What is the difference between using a special method and just defining a normal class method? I was reading this site which lists a lot of them.
For example it gives a class like this.
class Word(str):
'''Class for words, defining comparison based on word length.'''
def __new__(cls, word):
# Note that we have to use __new__. This is because str is an immutable
# type, so we have to initialize it early (at creation)
if ' ' in word:
print "Value contains spaces. Truncating to first space."
word = word[:word.index(' ')] # Word is now all chars before first space
return str.__new__(cls, word)
def __gt__(self, other):
return len(self) > len(other)
def __lt__(self, other):
return len(self) < len(other)
def __ge__(self, other):
return len(self) >= len(other)
def __le__(self, other):
return len(self) <= len(other)
For each of those special methods why can't I just make a normal method instead, what are they doing different? I think I just need a fundamental explanation that I can't find, thanks.

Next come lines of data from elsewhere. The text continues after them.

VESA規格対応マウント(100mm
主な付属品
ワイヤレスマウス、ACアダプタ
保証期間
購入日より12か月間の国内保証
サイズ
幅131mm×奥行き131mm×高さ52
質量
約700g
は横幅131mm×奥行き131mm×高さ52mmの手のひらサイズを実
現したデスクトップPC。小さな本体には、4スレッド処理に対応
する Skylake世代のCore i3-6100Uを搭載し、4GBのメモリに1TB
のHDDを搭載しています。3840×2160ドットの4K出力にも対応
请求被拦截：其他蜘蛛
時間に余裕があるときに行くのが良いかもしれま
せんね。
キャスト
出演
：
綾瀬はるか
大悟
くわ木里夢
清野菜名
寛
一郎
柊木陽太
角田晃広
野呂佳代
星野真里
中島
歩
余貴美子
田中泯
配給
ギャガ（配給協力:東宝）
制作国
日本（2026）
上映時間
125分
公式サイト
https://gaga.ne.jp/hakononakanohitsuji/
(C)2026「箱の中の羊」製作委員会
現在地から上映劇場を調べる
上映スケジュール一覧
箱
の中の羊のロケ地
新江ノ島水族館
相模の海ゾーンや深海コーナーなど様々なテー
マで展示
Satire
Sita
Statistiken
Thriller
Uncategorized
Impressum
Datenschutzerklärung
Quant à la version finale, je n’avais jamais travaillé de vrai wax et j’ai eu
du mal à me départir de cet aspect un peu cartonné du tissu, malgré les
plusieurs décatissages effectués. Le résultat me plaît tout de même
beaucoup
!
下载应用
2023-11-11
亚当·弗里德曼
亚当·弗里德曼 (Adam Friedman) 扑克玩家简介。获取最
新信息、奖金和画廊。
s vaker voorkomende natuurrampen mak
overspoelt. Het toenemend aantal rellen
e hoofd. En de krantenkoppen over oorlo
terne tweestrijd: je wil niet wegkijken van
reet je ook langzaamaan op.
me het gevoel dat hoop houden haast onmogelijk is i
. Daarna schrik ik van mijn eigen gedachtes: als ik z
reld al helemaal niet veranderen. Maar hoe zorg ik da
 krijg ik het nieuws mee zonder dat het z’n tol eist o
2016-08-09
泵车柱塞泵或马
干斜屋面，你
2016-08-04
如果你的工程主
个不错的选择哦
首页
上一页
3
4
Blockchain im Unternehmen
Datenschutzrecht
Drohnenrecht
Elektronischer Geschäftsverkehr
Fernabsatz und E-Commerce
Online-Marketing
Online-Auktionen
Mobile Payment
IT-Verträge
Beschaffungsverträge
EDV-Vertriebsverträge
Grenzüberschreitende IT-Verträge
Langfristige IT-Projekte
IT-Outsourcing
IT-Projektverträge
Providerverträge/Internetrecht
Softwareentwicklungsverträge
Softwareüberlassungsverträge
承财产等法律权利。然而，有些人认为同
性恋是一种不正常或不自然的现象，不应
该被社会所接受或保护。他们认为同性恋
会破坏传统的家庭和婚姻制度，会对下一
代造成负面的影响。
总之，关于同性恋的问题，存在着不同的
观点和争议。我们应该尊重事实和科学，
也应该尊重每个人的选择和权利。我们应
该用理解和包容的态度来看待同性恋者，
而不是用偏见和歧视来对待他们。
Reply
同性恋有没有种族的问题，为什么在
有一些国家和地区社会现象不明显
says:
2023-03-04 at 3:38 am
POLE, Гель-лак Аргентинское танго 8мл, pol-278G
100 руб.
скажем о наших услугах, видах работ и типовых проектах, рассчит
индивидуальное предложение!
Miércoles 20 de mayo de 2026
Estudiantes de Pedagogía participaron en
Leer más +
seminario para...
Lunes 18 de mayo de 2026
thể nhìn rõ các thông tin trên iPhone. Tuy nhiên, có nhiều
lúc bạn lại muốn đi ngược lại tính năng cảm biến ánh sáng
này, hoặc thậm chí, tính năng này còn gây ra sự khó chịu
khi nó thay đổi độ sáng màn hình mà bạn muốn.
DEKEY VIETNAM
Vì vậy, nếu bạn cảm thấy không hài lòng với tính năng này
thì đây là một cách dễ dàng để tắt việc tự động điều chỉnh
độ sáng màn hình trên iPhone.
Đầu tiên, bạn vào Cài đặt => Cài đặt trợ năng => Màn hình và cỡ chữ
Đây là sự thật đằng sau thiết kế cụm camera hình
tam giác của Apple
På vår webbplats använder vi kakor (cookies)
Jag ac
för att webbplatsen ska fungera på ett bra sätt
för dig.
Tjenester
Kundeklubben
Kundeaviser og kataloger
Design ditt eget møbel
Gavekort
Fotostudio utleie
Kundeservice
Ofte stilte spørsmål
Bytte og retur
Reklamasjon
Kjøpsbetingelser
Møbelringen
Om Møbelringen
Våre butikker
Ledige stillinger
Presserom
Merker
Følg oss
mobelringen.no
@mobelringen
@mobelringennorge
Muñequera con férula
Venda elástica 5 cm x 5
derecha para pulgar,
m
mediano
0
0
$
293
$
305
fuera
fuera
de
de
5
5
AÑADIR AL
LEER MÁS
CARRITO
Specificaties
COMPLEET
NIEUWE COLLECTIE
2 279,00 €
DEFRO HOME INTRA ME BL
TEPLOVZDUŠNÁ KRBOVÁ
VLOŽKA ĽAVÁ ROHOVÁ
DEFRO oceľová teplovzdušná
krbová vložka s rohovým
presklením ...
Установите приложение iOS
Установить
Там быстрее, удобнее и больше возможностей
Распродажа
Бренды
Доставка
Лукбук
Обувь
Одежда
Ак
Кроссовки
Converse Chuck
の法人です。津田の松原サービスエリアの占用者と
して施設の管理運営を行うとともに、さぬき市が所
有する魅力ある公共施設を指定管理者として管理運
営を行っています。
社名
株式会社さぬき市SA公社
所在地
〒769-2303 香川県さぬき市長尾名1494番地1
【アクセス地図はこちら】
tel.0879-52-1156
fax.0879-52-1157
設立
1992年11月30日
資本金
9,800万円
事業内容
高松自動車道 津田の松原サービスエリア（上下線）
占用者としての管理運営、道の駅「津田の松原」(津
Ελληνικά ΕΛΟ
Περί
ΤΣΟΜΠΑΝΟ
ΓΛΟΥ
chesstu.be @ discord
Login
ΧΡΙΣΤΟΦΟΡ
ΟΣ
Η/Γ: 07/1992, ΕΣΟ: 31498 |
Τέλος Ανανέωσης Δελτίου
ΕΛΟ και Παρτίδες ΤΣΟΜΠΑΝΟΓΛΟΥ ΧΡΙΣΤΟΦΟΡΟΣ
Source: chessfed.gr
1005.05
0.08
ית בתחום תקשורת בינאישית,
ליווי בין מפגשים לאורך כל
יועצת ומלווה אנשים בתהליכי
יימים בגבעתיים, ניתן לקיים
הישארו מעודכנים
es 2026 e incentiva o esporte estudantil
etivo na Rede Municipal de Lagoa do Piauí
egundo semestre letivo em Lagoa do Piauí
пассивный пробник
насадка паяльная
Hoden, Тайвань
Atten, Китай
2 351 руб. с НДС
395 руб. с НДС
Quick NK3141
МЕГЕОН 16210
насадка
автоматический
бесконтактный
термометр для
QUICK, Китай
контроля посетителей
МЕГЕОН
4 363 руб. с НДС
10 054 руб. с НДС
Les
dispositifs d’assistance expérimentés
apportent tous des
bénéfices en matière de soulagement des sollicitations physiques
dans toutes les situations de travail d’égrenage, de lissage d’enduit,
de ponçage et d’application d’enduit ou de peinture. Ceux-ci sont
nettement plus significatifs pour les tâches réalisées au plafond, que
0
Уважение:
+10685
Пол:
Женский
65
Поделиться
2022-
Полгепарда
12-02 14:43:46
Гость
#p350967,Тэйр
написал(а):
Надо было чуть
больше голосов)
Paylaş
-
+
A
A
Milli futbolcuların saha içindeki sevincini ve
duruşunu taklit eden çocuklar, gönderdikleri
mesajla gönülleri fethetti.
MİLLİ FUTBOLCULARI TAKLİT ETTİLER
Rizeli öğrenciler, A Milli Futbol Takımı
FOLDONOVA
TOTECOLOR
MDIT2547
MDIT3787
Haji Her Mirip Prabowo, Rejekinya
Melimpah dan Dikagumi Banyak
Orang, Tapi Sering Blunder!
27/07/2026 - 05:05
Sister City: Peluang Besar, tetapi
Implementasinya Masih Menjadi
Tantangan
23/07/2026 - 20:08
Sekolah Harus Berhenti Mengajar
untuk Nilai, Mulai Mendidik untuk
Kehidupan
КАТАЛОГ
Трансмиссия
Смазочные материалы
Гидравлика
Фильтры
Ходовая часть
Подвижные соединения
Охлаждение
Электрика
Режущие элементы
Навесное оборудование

It is a pythonic way to do this:
word1 = Word('first')
word2 = Word('second')
if word1 > word2:
pass
instead of direct usage of comparator method
NotMagicWord(str):
def is_greater(self, other)
return len(self) > len(other)
word1 = NotMagicWord('first')
word2 = NotMagicWord('second')
if word1.is_greater(word2):
pass
And the same with all other magic method. You define __len__ method to tell python its length using built-in len function, for example. All magic method will be called implicitly while standard operations like binary operators, object calling, comparision and a lot of other. A Guide to Python's Magic Methods is really good, read it and see what behavior you can give to your objects. It similar to operator overloading in C++, if you are familiar with it.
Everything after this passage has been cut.